AIDS TESTING HAS come to Harvard. As part of a policy affecting the entire U.S. armed forces, Harvard students enrolled in the Reserve Officer Training Corps will be tested to determine whether they are carrying HTLV-III, the virus which causes AIDS. Anyone testing positive will be dismissed from ROTC. Students on ROTC scholarships will lose them. While carriers of the virus do not necessarily develop the disease, the military has embarked on a policy of excluding all carriers from military service. This policy is not only unecessary and unsupported by clinical evidence about AIDS, but also indicative of the attitude of intolerance and misunderstanding that has surrounded the spread of the disease. It is a phobia particularly unacceptable at an institution devoted to enlightenment and tolerance.

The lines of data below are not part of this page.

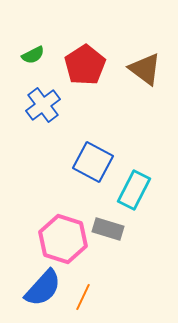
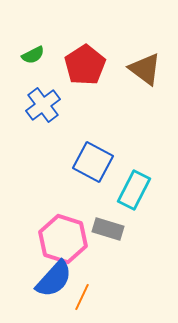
blue semicircle: moved 11 px right, 9 px up
orange line: moved 1 px left
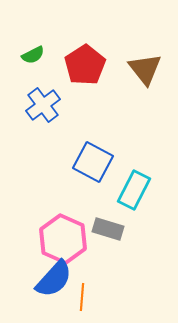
brown triangle: rotated 15 degrees clockwise
pink hexagon: rotated 6 degrees clockwise
orange line: rotated 20 degrees counterclockwise
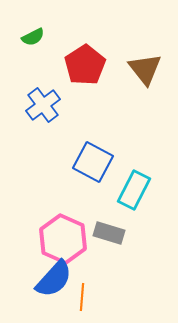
green semicircle: moved 18 px up
gray rectangle: moved 1 px right, 4 px down
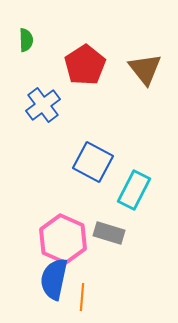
green semicircle: moved 7 px left, 3 px down; rotated 65 degrees counterclockwise
blue semicircle: rotated 150 degrees clockwise
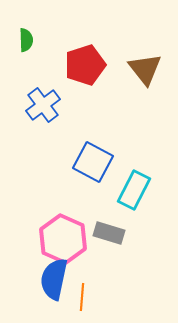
red pentagon: rotated 15 degrees clockwise
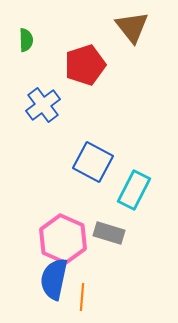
brown triangle: moved 13 px left, 42 px up
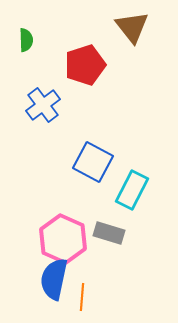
cyan rectangle: moved 2 px left
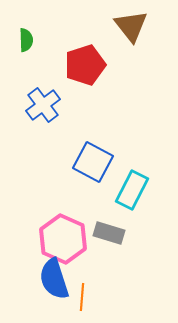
brown triangle: moved 1 px left, 1 px up
blue semicircle: rotated 30 degrees counterclockwise
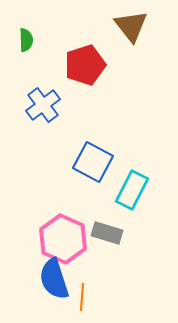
gray rectangle: moved 2 px left
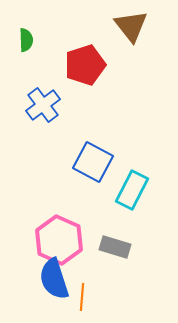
gray rectangle: moved 8 px right, 14 px down
pink hexagon: moved 4 px left, 1 px down
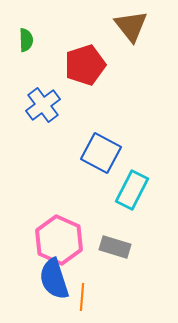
blue square: moved 8 px right, 9 px up
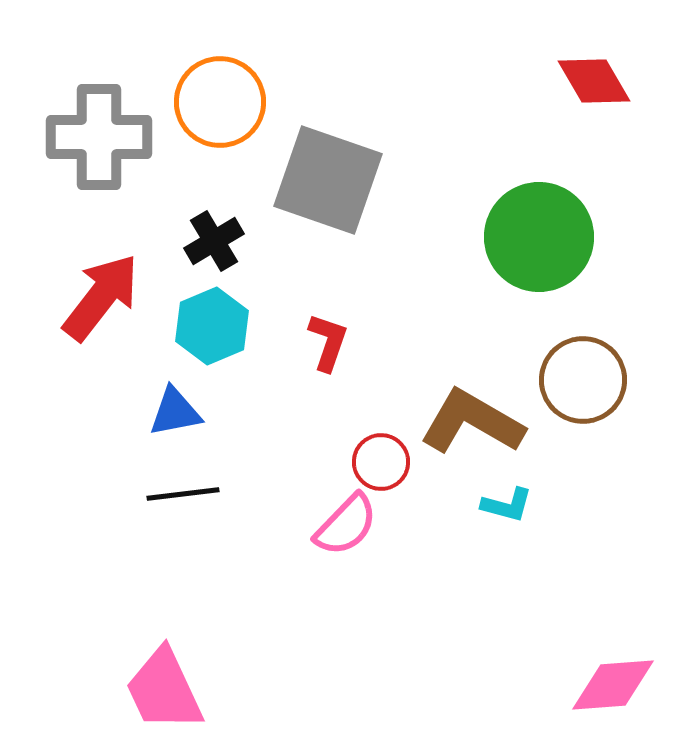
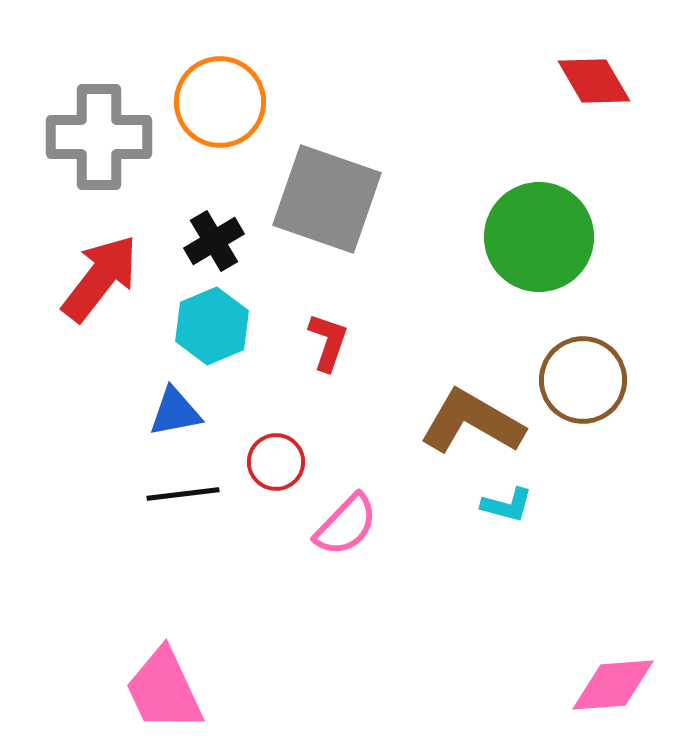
gray square: moved 1 px left, 19 px down
red arrow: moved 1 px left, 19 px up
red circle: moved 105 px left
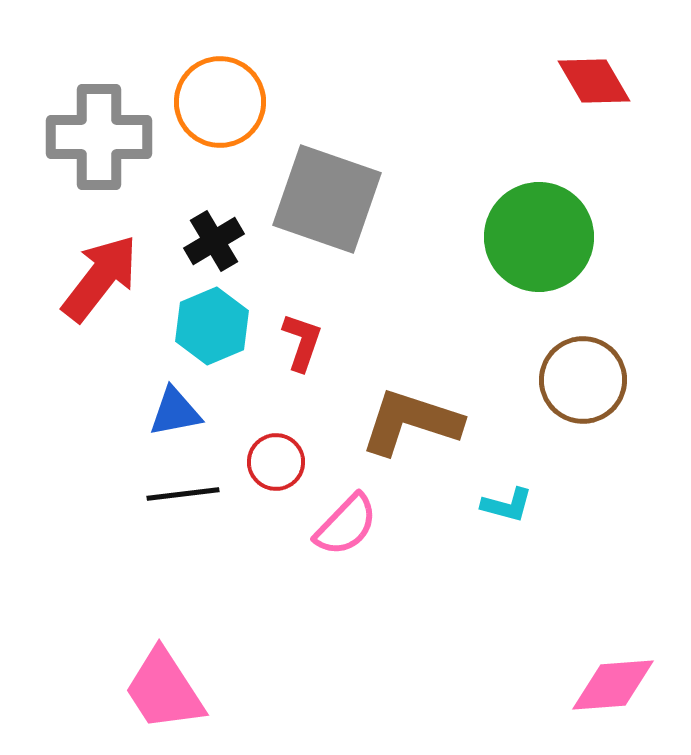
red L-shape: moved 26 px left
brown L-shape: moved 61 px left; rotated 12 degrees counterclockwise
pink trapezoid: rotated 8 degrees counterclockwise
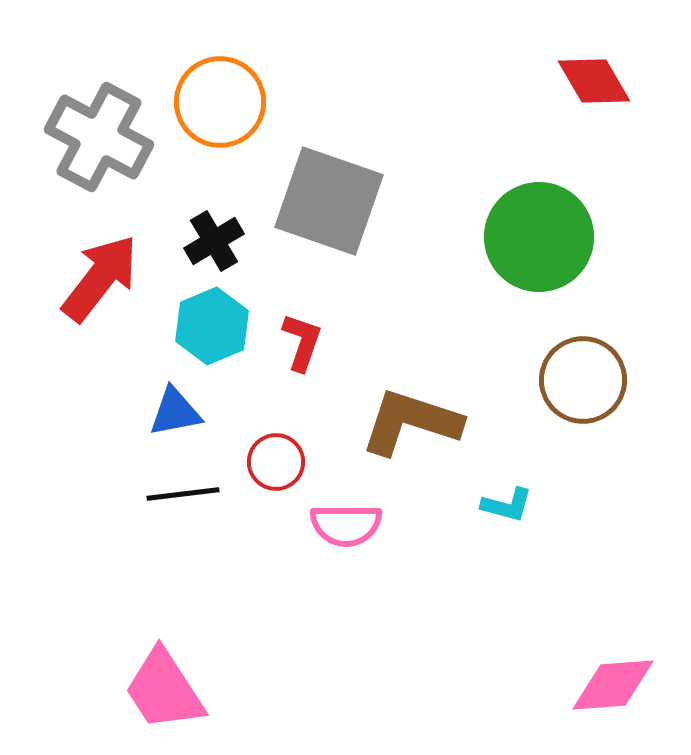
gray cross: rotated 28 degrees clockwise
gray square: moved 2 px right, 2 px down
pink semicircle: rotated 46 degrees clockwise
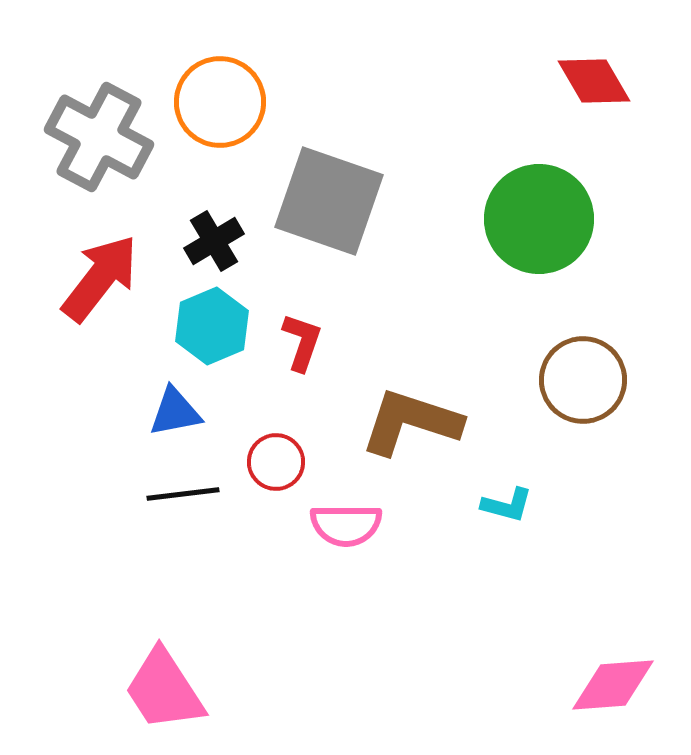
green circle: moved 18 px up
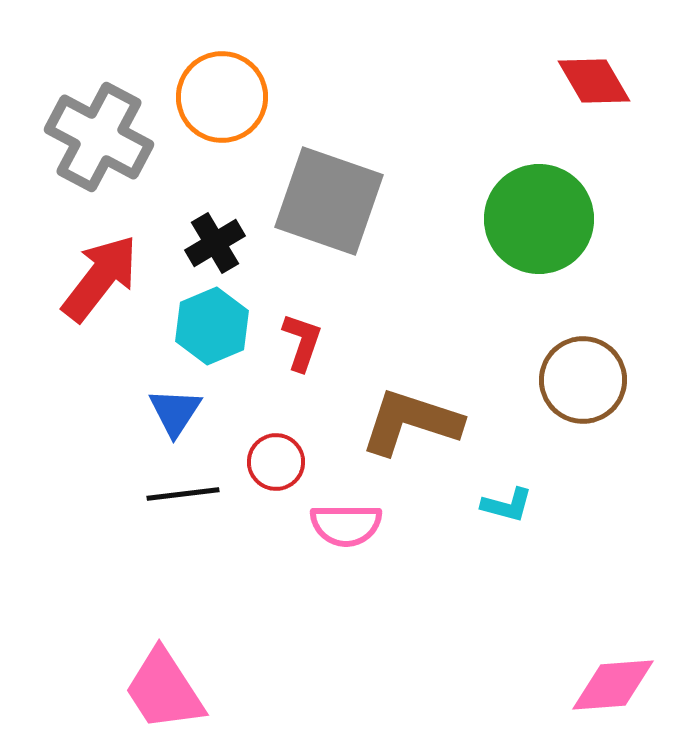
orange circle: moved 2 px right, 5 px up
black cross: moved 1 px right, 2 px down
blue triangle: rotated 46 degrees counterclockwise
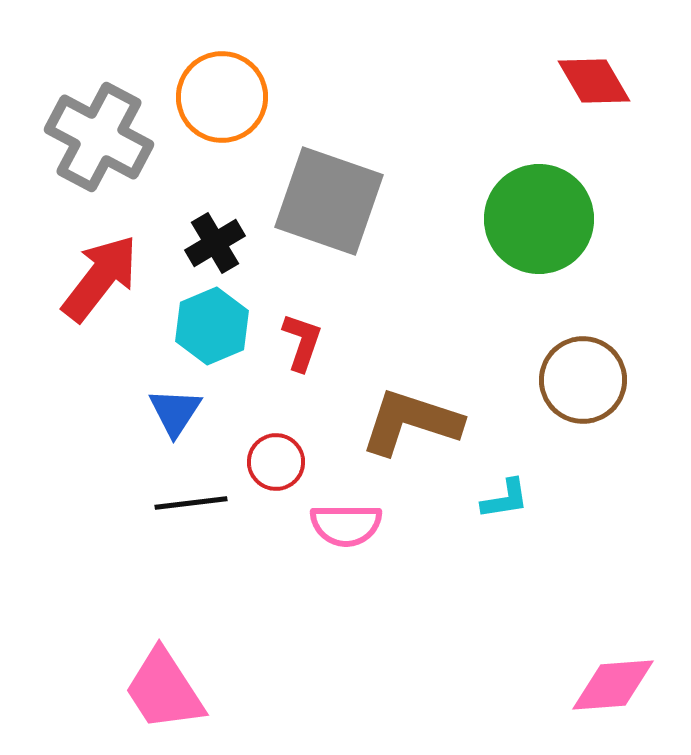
black line: moved 8 px right, 9 px down
cyan L-shape: moved 2 px left, 6 px up; rotated 24 degrees counterclockwise
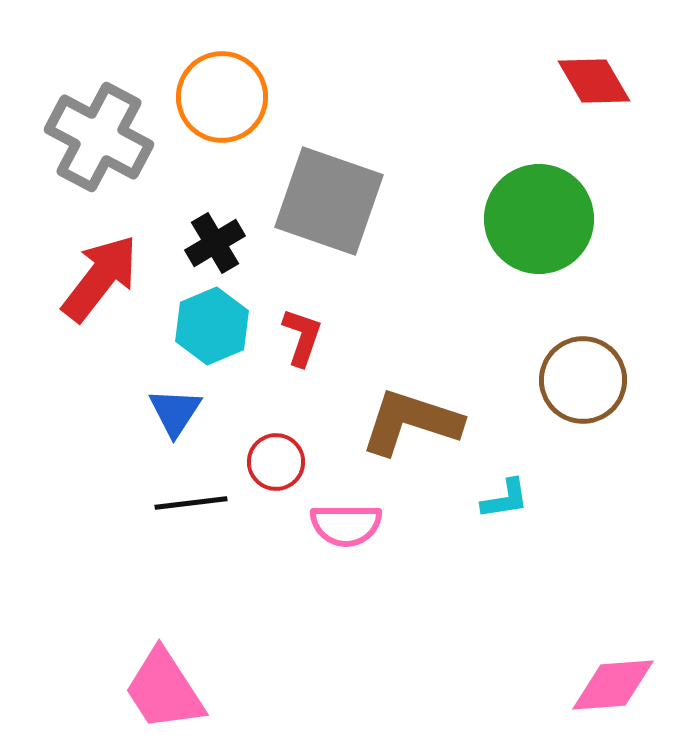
red L-shape: moved 5 px up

All medical evidence available so far indicates, first, that the HTLV-III virus can only be transmitted by the exchange of body fluids between a carrier and another person--an event that seems no more likely to occur among military personnel than between them and the general population--and, second, that many people carry HTLV-III without developing AIDS. The Department of Defense has expressed concern that carriers may develop the disease if they receive immunizations that are standard for all military personnel. This concern is touching, though there is little clinical evidence to support it. Moreover, people dismissed from active service or from ROTC have already been immunized--the military can hardly be protecting them.

One Navy ROTC cadet enrolled at Harvard offered an alternative explanation: that the military wants to get rid of homosexuals in its ranks. And while top Pentagon officials may not have designed the new screening policy as an overt purge of homosexuals, we can not help but think that the unfounded homophobia associated with AIDS affected their deliberations.

AIDS hysteria and bigotry toward homosexuals have no place at Harvard, and neither does a program like ROTC which is committed to military values and priorities that inevitably conflict with the ideals of openess and tolerance for which, we are so often reminded, the Harvard community stands. The University's priorities are, and must ever be, truth and learning, and not service to country or national security.

This incident is just another reminder that formal University ties to the ROTC program should remain severed. Let's keep ROTC and AIDS testing off the Harvard campus.